In the end it’s the idea of buying milk from Sarala that I find irresistible. Why do we love the things we do? Certainly it is not an objective exercise. It is not even about taste. Raw milk, for me, isn’t really about taste. It is about ethos and to some extent principles—principles that rest on a shaky foundation, I might add. If you swear by wild-caught fish, grass-fed beef, or fair-trade coffee, you can find a dissenter with a cogent argument that disproves your thesis. For example, “Consuming wild fish caught in faraway rivers and seas uses more fuel than raising fish on a local farm. Your insistence on buying this product increases your carbon footprint.”
The reason we choose an object, a product, or a lifestyle—whether it is mink or milk—has to do with complex layers of emotion, romance, nostalgia, and yes, if you must have it this way, loss. We buy mink because it reminds us of a happy c
hildhood in Vladivostok with our elegant grandmother, a roaring fire, snow, and squealing, happy children. The reason I want to buy milk from a cow is because I am trying to recapture the simple times of my childhood, particularly after the intricate dance that I have undertaken for the last twenty years as an immigrant in America.
Milk is my way of reconnecting with the patch of earth that I call home.
Converting my family takes several weeks. My children refuse to drink milk directly from an animal. They don’t care about implementing my farm-to-table, zero-carbon-footprint principles, which is what I tell them, even if the truth of why I want to buy Sarala’s milk is more complicated. They want homogenized odorless Nestlé milk, with cavorting cartoon cows on the box, manufactured thousands of miles away in Zurich, and bought from Thom’s, our local grocery store, where it is displayed—is there a message in this?—in the aisle next to laundry detergent and plastic plates.
Trained as an engineer, Ram, who graduated from the University of Michigan (imbibing its practical Midwestern sensibility) and worked with “quants” on Wall Street, is dead set against it. He says that we are inviting germs and bacteria into our home and bodies. My septuagenarian father-in-law is visiting and comes to my rescue. A rational man, he agrees that there are health hazards with raw milk. But he has grown up drinking raw milk from cows and knows that the pasteurization and homogenization processes rob the milk of its valuable digestive enzymes.
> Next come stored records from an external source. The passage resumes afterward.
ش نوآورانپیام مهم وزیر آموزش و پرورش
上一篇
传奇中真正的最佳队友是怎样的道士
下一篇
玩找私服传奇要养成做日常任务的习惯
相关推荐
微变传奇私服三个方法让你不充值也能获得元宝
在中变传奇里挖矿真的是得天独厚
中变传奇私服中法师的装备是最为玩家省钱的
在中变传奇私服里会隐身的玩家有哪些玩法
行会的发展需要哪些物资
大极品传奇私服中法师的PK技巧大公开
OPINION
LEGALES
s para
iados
We come to a compromise. I will buy cow’s milk but double-boil it, and then use it only to set homemade yogurt. The logic is that this two-step process of boiling the milk and then getting the probiotic bacteria to work on it during the process of fermenting it for yogurt will somehow beat down the malefic bacteria. The yogurt that we will mix with rice to make the famous South Indian “curd rice” will come straight from a cow. For our daily café latte and chocolate milk, we will continue to use homogenized milk from plastic packets.